Iam tersenyum lalu menyerahkan sebuah buku yang sudah dipegangnya sejak tadi, "Ini! Bukumu yang tertinggal. Awalnya aku bermaksud mengejarmu dan mengembalikannya padamu. Tapi tak kusangka, aku justru malah melihat kejadian seperti ini. Kenapa kau tidak pernah mengatakannya padaku? Kenapa kau merahasiakannya dariku? Apa mungkin... karena kau tidak percaya padaku? Kau pasti berpikir aku tidak mungkin bisa membantumu 'kan? Kau pasti berpikiran tidak ada gunanya mengatakan ini padaku. Atau... apa karena aku tidaklah penting bagimu, sehingga kau merasa tidak perlu mengatakan apapun padaku? Kau sungguh membuatku kecewa, Anna."
Iam benar-benar merasa sedih. Kenapa sampai sekarang ia masih saja tidak bisa mengerti jalan pikiran Anna. Wanita itu selalu saja membuat Iam harus berpikir sangat keras untuk memahaminya.
Sementara Anna masih sedang mencoba mencerna setiap perkataan Iam yang tak seperti biasanya. Ia sekali lagi menatap Iam dengan cukup dalam. Jarang sekali ia mendengar Iam berbicara panjang lebar seperti sekarang. Rasanya itu seperti oranglain.

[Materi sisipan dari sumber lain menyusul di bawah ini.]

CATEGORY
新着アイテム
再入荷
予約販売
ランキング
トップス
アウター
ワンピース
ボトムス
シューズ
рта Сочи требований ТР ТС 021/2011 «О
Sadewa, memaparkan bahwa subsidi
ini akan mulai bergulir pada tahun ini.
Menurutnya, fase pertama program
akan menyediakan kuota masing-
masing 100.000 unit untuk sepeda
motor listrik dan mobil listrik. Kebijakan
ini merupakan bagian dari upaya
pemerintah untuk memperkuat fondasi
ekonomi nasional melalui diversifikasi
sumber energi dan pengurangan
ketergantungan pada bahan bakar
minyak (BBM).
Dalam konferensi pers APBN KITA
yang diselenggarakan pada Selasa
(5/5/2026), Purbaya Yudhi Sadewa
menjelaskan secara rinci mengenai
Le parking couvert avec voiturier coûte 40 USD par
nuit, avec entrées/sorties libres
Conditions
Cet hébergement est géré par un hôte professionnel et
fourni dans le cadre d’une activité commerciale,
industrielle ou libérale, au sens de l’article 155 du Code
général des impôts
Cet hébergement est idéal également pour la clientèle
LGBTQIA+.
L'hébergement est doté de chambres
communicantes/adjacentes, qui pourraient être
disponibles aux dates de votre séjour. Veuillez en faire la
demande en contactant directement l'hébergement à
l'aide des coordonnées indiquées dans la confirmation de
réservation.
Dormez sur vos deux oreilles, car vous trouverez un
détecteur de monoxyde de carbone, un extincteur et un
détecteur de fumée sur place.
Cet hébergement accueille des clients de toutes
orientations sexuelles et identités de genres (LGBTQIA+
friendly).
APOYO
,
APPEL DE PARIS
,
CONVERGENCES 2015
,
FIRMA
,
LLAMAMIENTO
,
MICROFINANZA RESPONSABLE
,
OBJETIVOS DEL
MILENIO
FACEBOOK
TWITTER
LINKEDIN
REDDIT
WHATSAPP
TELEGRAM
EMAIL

"Aku... Aku tidak pernah berpikir seperti itu. Aku hanya merasa bahwa ini adalah masalahku. Jadi aku berharap aku akan bisa menyelesaikan masalah ini sendiri. Dan juga, aku bukannya tidak percaya padamu. Aku hanya tidak ingin kau berpikir bahwa aku adalah wanita yang merepotkan. Aku juga tidak mau kau jadi susah karenaku. Itu saja," jelas Anna.
Iam menatap Anna lekat, "Sekalipun masalah ini disebabkan karenaku?"
Anna mengangguk.
"Ya, tentu saja. Karenanya... kau seharusnya tidak perlu mengatakan hal seperti itu tadi. Kenapa kau harus berbohong dengan mengatakan kau dan Jessi tidak berpacaran? Bagaimana jika mereka serius mempercayai kata-katamu itu? Aku yakin sekali, jika Jessica sampai mendengar ini, dia pasti akan sangat sakit hati sekali," seru Anna yang membuat Iam terpana.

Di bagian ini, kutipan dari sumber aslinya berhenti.